Politicians who are willing to lead us in the paths of destruction for their party’s sake frighten me too. Mitch McConell (R-KY): “The single most important thing we want to achieve is for President Obama to be a one-term president.”

This psalm seems to have begun its life during Warren Harding’s administration:
[Amalgamated Sheet Metal Workers’ Journal, March 1922.]

[Locomotive Engineers Journal, June 1922.]
The Democrat is still publishing in Weatherford, Texas.

comments: 3

normann said...

Preview of coming attractions: http://www.salon.com/news/us_economy/index.html?story=/news/feature/2010/12/06/america_collapse_2025

I link to this article not because I agree that the scenarios will play out exactly the author sketches, but because even if some of them come true, things will not be pretty in the US. The end of dollar hegemony alone will do plenty of damage.

Non-Americans who chortle with Schadenfreude at the prospect of the US getting its comeuppance should ponder the fact that US energy profligacy not only underpins "Suburban Nation" but the current cheap food regime that has so far allowed the favelas to fester. When there is no more surplus grain for Ethiopia's begging bowl, its population will return to a solar-powered sustainable level. This goes for all places in the so-called third world that cannot feed themselves.
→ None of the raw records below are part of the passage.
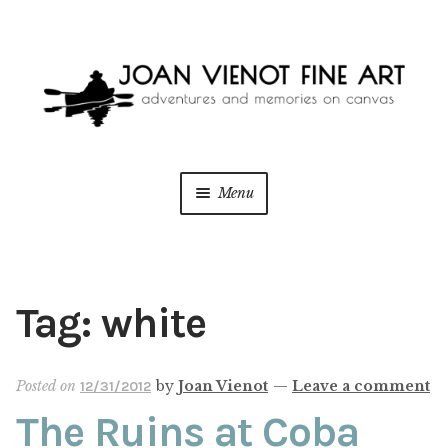
Skip
Skip
to
to
navigation
content
Menu
ONLINE GALLERY
Expan
child
menu
WEDDING + LIVE EVENT PAINTING
Tag:
white
PAINT WITH JOAN
Posted on
by
Joan Vienot
—
Leave a comment
12/31/2012
BLOG
The Ruins at Coba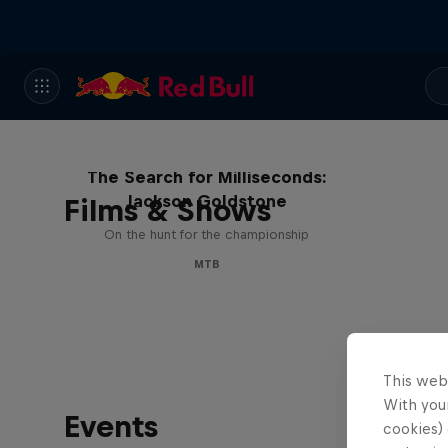
The Search for Milliseconds:
Jackson Goldstone
Films & Shows
On the hunt for the championship
MTB
This web
With your
Events
cookies) 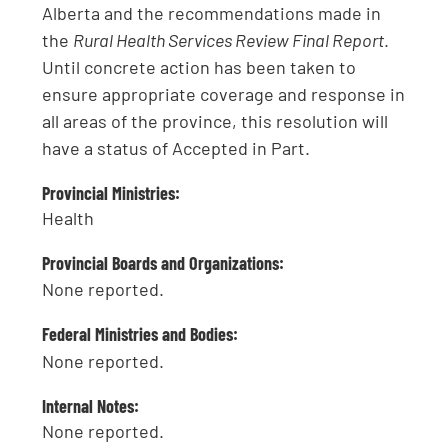
Alberta and the recommendations made in
the
Rural Health Services Review Final Report
.
Until concrete action has been taken to
ensure appropriate coverage and response in
all areas of the province, this resolution will
have a status of Accepted in Part.
Provincial Ministries:
Health
Provincial Boards and Organizations:
None reported.
Federal Ministries and Bodies:
None reported.
Internal Notes:
None reported.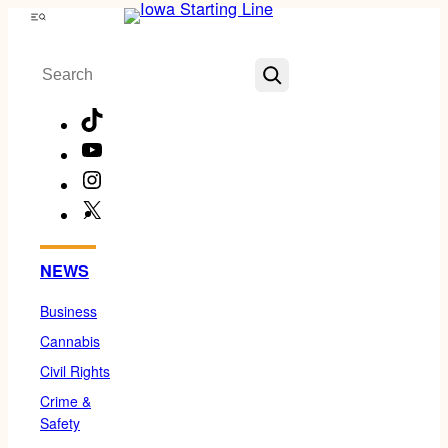
Skip
Menu
to
Search
content
TikTok
YouTube
Instagram
X
Facebook
NEWS
Business
Cannabis
Civil Rights
Crime &
Safety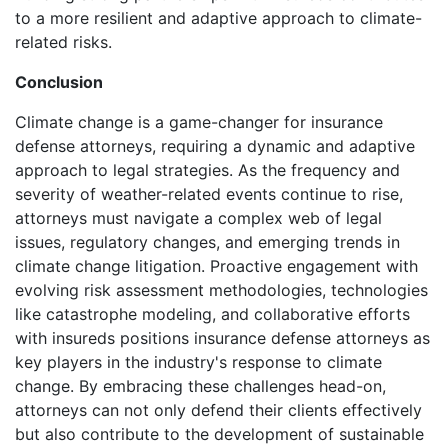
to a more resilient and adaptive approach to climate-
related risks.
Conclusion
Climate change is a game-changer for insurance
defense attorneys, requiring a dynamic and adaptive
approach to legal strategies. As the frequency and
severity of weather-related events continue to rise,
attorneys must navigate a complex web of legal
issues, regulatory changes, and emerging trends in
climate change litigation. Proactive engagement with
evolving risk assessment methodologies, technologies
like catastrophe modeling, and collaborative efforts
with insureds positions insurance defense attorneys as
key players in the industry's response to climate
change. By embracing these challenges head-on,
attorneys can not only defend their clients effectively
but also contribute to the development of sustainable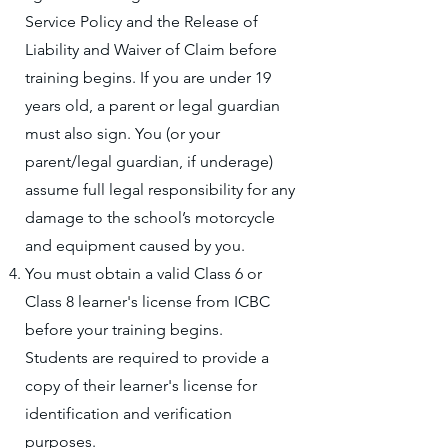
Service Policy and the Release of
Liability and Waiver of Claim before
training begins. If you are under 19
years old, a parent or legal guardian
must also sign. You (or your
parent/legal guardian, if underage)
assume full legal responsibility for any
damage to the school’s motorcycle
and equipment caused by you.
You must obtain a valid Class 6 or
Class 8 learner's license from ICBC
before your training begins.
Students are required to provide a
copy of their learner's license for
identification and verification
purposes.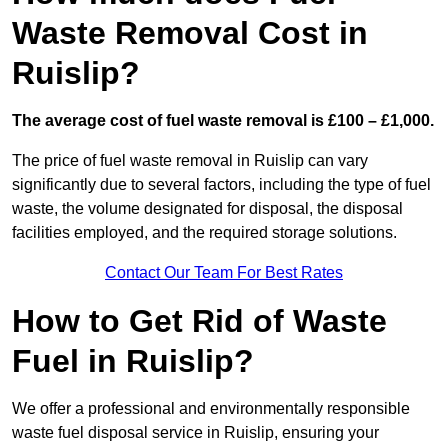
Waste Removal Cost in
Ruislip?
The average cost of fuel waste removal is £100 – £1,000.
The price of fuel waste removal in Ruislip can vary
significantly due to several factors, including the type of fuel
waste, the volume designated for disposal, the disposal
facilities employed, and the required storage solutions.
Contact Our Team For Best Rates
How to Get Rid of Waste
Fuel in Ruislip?
We offer a professional and environmentally responsible
waste fuel disposal service in Ruislip, ensuring your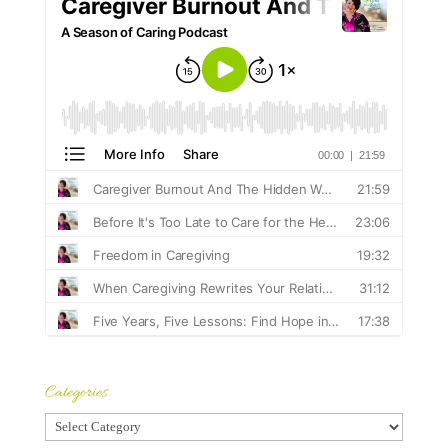
Categories
Categories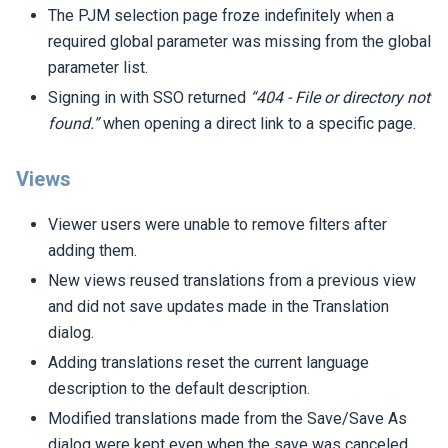
The PJM selection page froze indefinitely when a
required global parameter was missing from the global
parameter list.
Signing in with SSO returned
“404 - File or directory not
found.”
when opening a direct link to a specific page.
Views
Viewer users were unable to remove filters after
adding them.
New views reused translations from a previous view
and did not save updates made in the Translation
dialog.
Adding translations reset the current language
description to the default description.
Modified translations made from the Save/Save As
dialog were kept even when the save was canceled.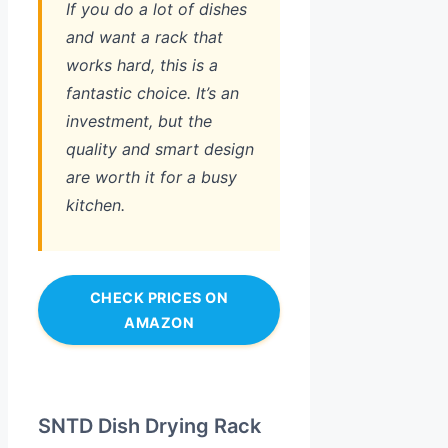
If you do a lot of dishes
and want a rack that
works hard, this is a
fantastic choice. It’s an
investment, but the
quality and smart design
are worth it for a busy
kitchen.
CHECK PRICES ON
AMAZON
SNTD Dish Drying Rack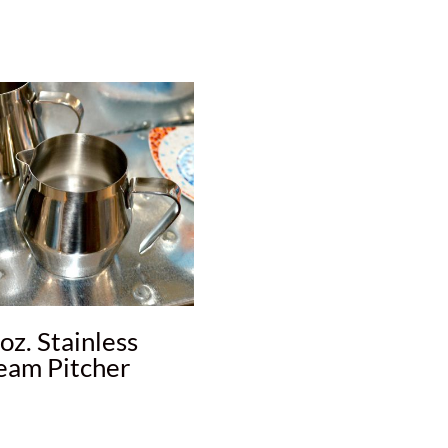
oz. Stainless
eam Pitcher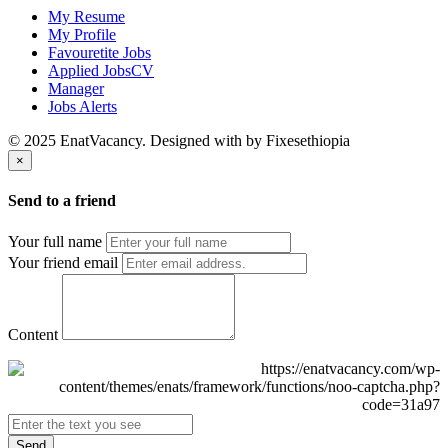
My Resume
My Profile
Favouretite Jobs
Applied JobsCV
Manager
Jobs Alerts
© 2025 EnatVacancy. Designed with
by Fixesethiopia
×
Send to a friend
Your full name
Your friend email
Content
Send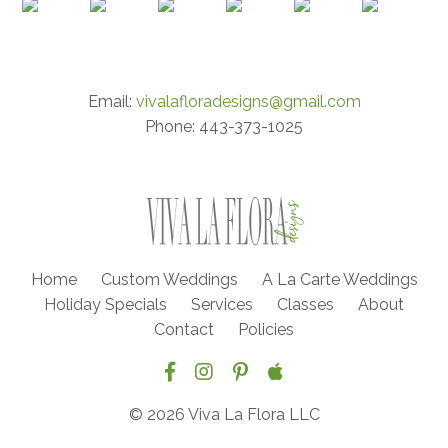
Email:
vivalafloradesigns@gmail.com
Phone: 443-373-1025
Home
Custom Weddings
A La Carte Weddings
Holiday Specials
Services
Classes
About
Contact
Policies
© 2026 Viva La Flora LLC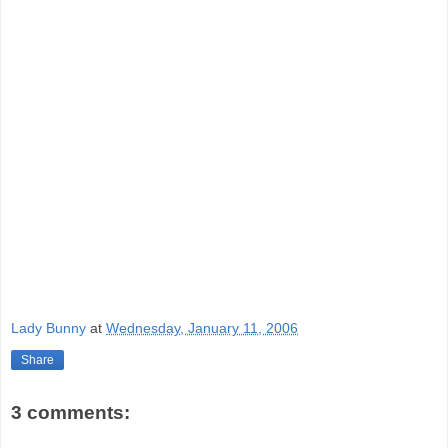
Lady Bunny
at
Wednesday, January 11, 2006
Share
3 comments: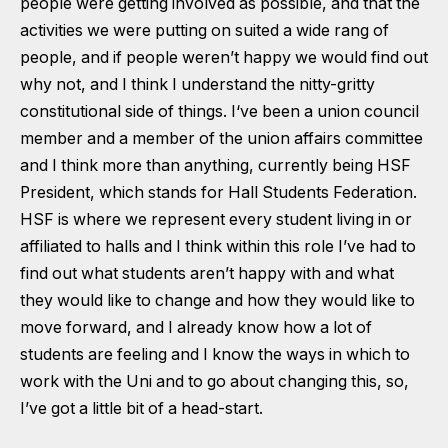
people were getting involved as possible, and that the
activities we were putting on suited a wide rang of
people, and if people weren’t happy we would find out
why not, and I think I understand the nitty-gritty
constitutional side of things. I‘ve been a union council
member and a member of the union affairs committee
and I think more than anything, currently being HSF
President, which stands for Hall Students Federation.
HSF is where we represent every student living in or
affiliated to halls and I think within this role I’ve had to
find out what students aren’t happy with and what
they would like to change and how they would like to
move forward, and I already know how a lot of
students are feeling and I know the ways in which to
work with the Uni and to go about changing this, so,
I’ve got a little bit of a head-start.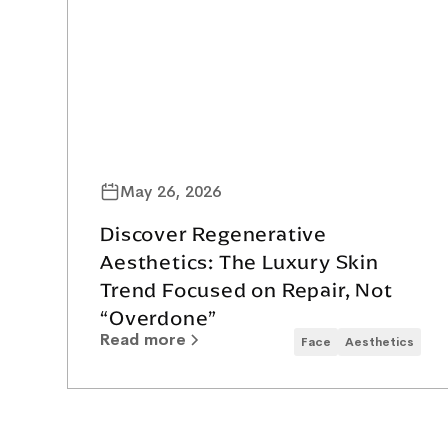
May 26, 2026
Discover Regenerative
Aesthetics: The Luxury Skin
Trend Focused on Repair, Not
“Overdone”
Read more
Face
Aesthetics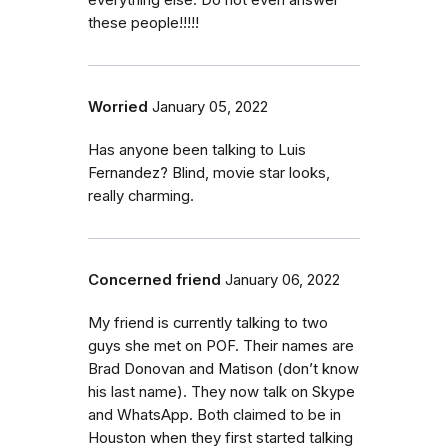
everything else. Do not even answer
these people!!!!!
Worried
January 05, 2022
Has anyone been talking to Luis
Fernandez? Blind, movie star looks,
really charming.
Concerned friend
January 06, 2022
My friend is currently talking to two
guys she met on POF. Their names are
Brad Donovan and Matison (don’t know
his last name). They now talk on Skype
and WhatsApp. Both claimed to be in
Houston when they first started talking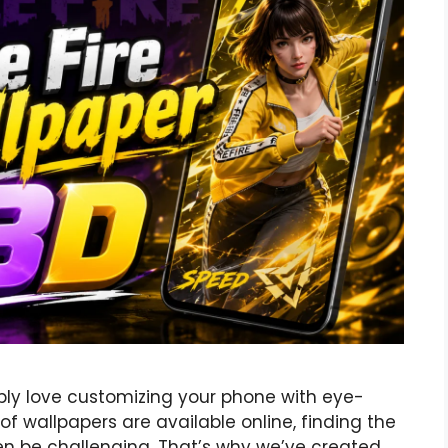
bably love customizing your phone with eye-
f wallpapers are available online, finding the
ten be challenging. That’s why we’ve created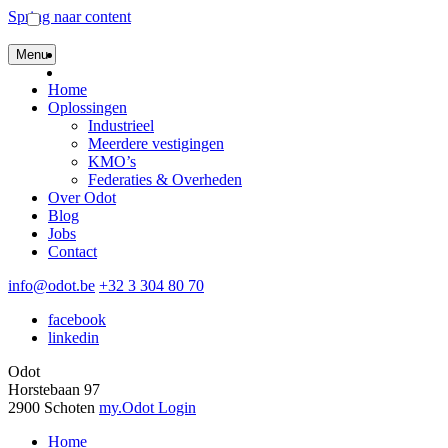
Spring naar content
Menu
Home
Oplossingen
Industrieel
Meerdere vestigingen
KMO’s
Federaties & Overheden
Over Odot
Blog
Jobs
Contact
info@odot.be
+32 3 304 80 70
facebook
linkedin
Odot
Horstebaan 97
2900 Schoten
my.Odot Login
Home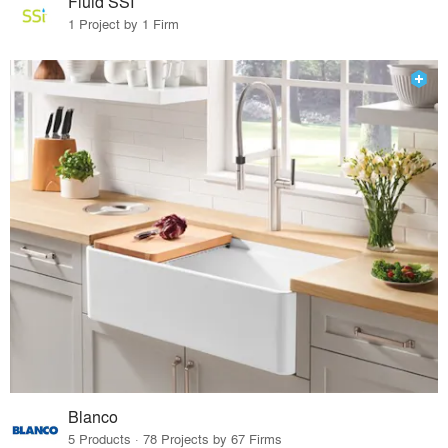
Fluid SSI
1 Project by 1 Firm
Blanco
5 Products · 78 Projects by 67 Firms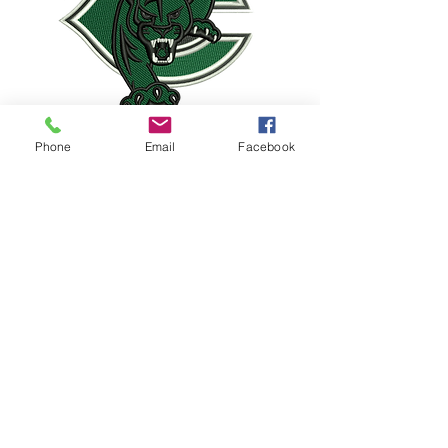
Phone
Email
Facebook
PEP BAND
JAZZ BAND
COLOR GUARD
PERCUSSION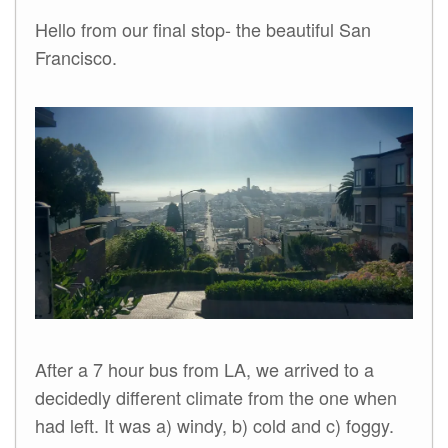
Hello from our final stop- the beautiful San
Francisco.
After a 7 hour bus from LA, we arrived to a
decidedly different climate from the one when
had left. It was a) windy, b) cold and c) foggy.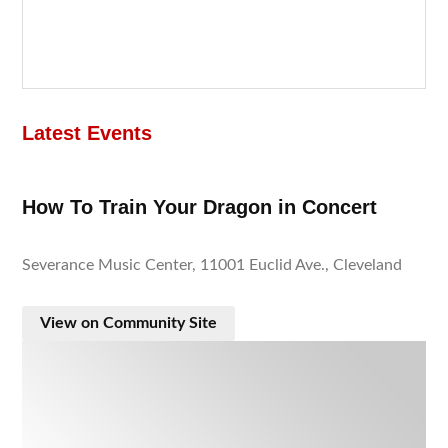
Latest Events
How To Train Your Dragon in Concert
Severance Music Center, 11001 Euclid Ave., Cleveland
View on Community Site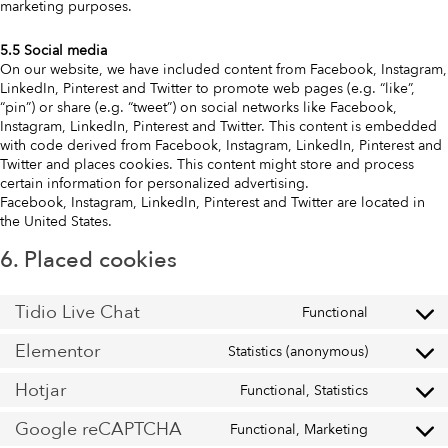
marketing purposes.
5.5 Social media
On our website, we have included content from Facebook, Instagram,
LinkedIn, Pinterest and Twitter to promote web pages (e.g. “like”,
“pin”) or share (e.g. “tweet”) on social networks like Facebook,
Instagram, LinkedIn, Pinterest and Twitter. This content is embedded
with code derived from Facebook, Instagram, LinkedIn, Pinterest and
Twitter and places cookies. This content might store and process
certain information for personalized advertising.
Facebook, Instagram, LinkedIn, Pinterest and Twitter are located in
the United States.
6. Placed cookies
Tidio Live Chat
Functional
Elementor
Statistics (anonymous)
Hotjar
Functional, Statistics
Google reCAPTCHA
Functional, Marketing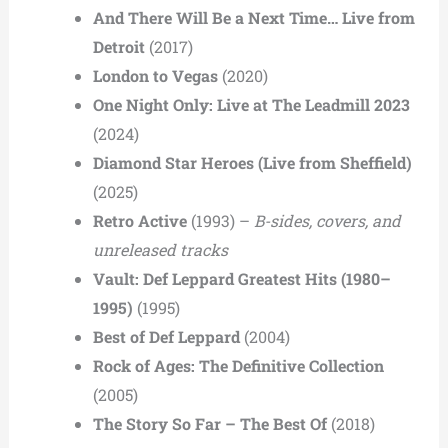
And There Will Be a Next Time… Live from
Detroit
(2017)
London to Vegas
(2020)
One Night Only: Live at The Leadmill 2023
(2024)
Diamond Star Heroes (Live from Sheffield)
(2025)
Retro Active
(1993) –
B-sides, covers, and
unreleased tracks
Vault: Def Leppard Greatest Hits (1980–
1995)
(1995)
Best of Def Leppard
(2004)
Rock of Ages: The Definitive Collection
(2005)
The Story So Far – The Best Of
(2018)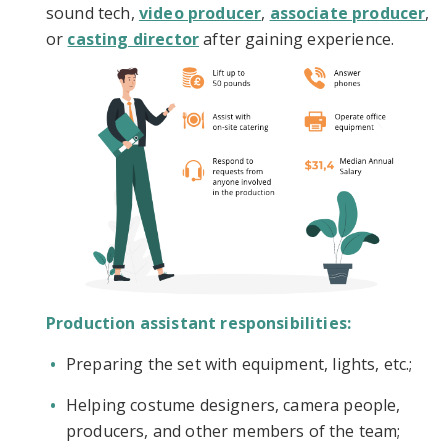
sound tech,
video producer
,
associate producer
,
or
casting director
after gaining experience.
Production assistant responsibilities:
Preparing the set with equipment, lights, etc.;
Helping costume designers, camera people,
producers, and other members of the team;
Whether thing get as bad for Americans as quickly as the author forecasts, one thing is certain. Americans won't be the only ones suffering. And at least those Americans within horsecart or biodiesel truck distance of arable land won't be starving. Not sure I can say the same thing about the Haitians.

End of rant.

Elaine said...

I'm afraid I agree, sadly. We *aren't* too big to fail...

Michael Leddy said...

I spent a good part of the day yesterday trying not to think about what I read in Salon.